Description of the task
The line containing "IT services" marks the start; extract exactly from it through the last line of the entries, and omit any pictures.

Page-level text extractions:
________________

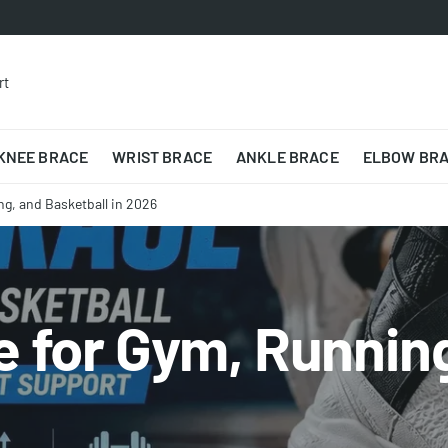
rt
KNEE BRACE
WRIST BRACE
ANKLE BRACE
ELBOW BR
ng, and Basketball in 2026
 for Gym, Running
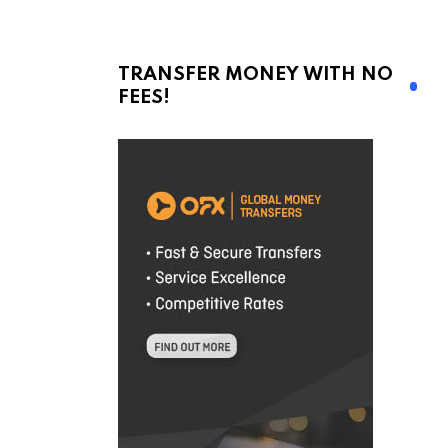
TRANSFER MONEY WITH NO
FEES!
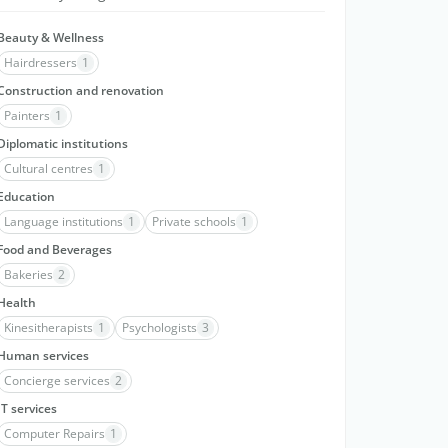
Beauty & Wellness
Hairdressers
1
Construction and renovation
Painters
1
Diplomatic institutions
Cultural centres
1
Education
Language institutions
1
Private schools
1
Food and Beverages
Bakeries
2
Health
Kinesitherapists
1
Psychologists
3
Human services
Concierge services
2
IT services
Computer Repairs
1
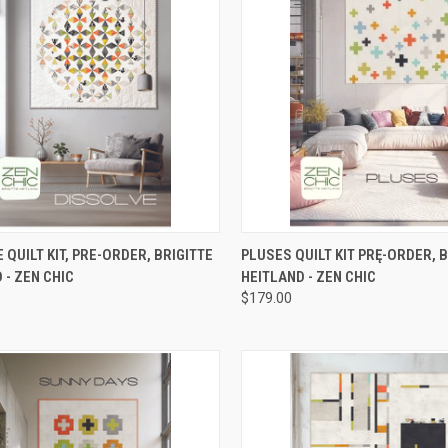
CK VIEW
ADD TO CART
QUICK VIEW
PRE-O
 QUILT KIT, PRE-ORDER, BRIGITTE
PLUSES QUILT KIT PRĘ-ORDER, 
 - ZEN CHIC
HEITLAND - ZEN CHIC
re
Compare
$179.00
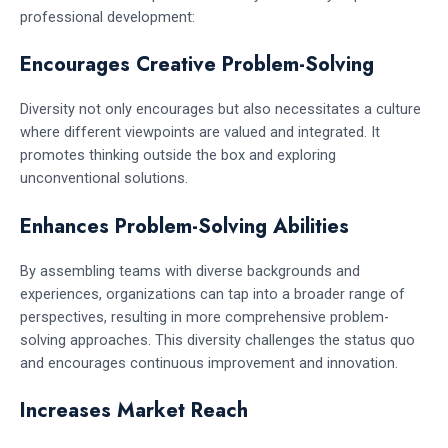
professional development:
Encourages Creative Problem-Solving
Diversity not only encourages but also necessitates a culture
where different viewpoints are valued and integrated. It
promotes thinking outside the box and exploring
unconventional solutions.
Enhances Problem-Solving Abilities
By assembling teams with diverse backgrounds and
experiences, organizations can tap into a broader range of
perspectives, resulting in more comprehensive problem-
solving approaches. This diversity challenges the status quo
and encourages continuous improvement and innovation.
Increases Market Reach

________________

Answer to this exercise
IT services
Computer Repairs
1
CK VIEW
ADD TO CART
QUICK VIEW
PRE-O
 QUILT KIT, PRE-ORDER, BRIGITTE
PLUSES QUILT KIT PRĘ-ORDER, 
 - ZEN CHIC
HEITLAND - ZEN CHIC
re
Compare
$179.00
professional development:
Encourages Creative Problem-Solving
Diversity not only encourages but also necessitates a culture
where different viewpoints are valued and integrated. It
promotes thinking outside the box and exploring
unconventional solutions.
Enhances Problem-Solving Abilities
By assembling teams with diverse backgrounds and
experiences, organizations can tap into a broader range of
perspectives, resulting in more comprehensive problem-
solving approaches. This diversity challenges the status quo
and encourages continuous improvement and innovation.
Increases Market Reach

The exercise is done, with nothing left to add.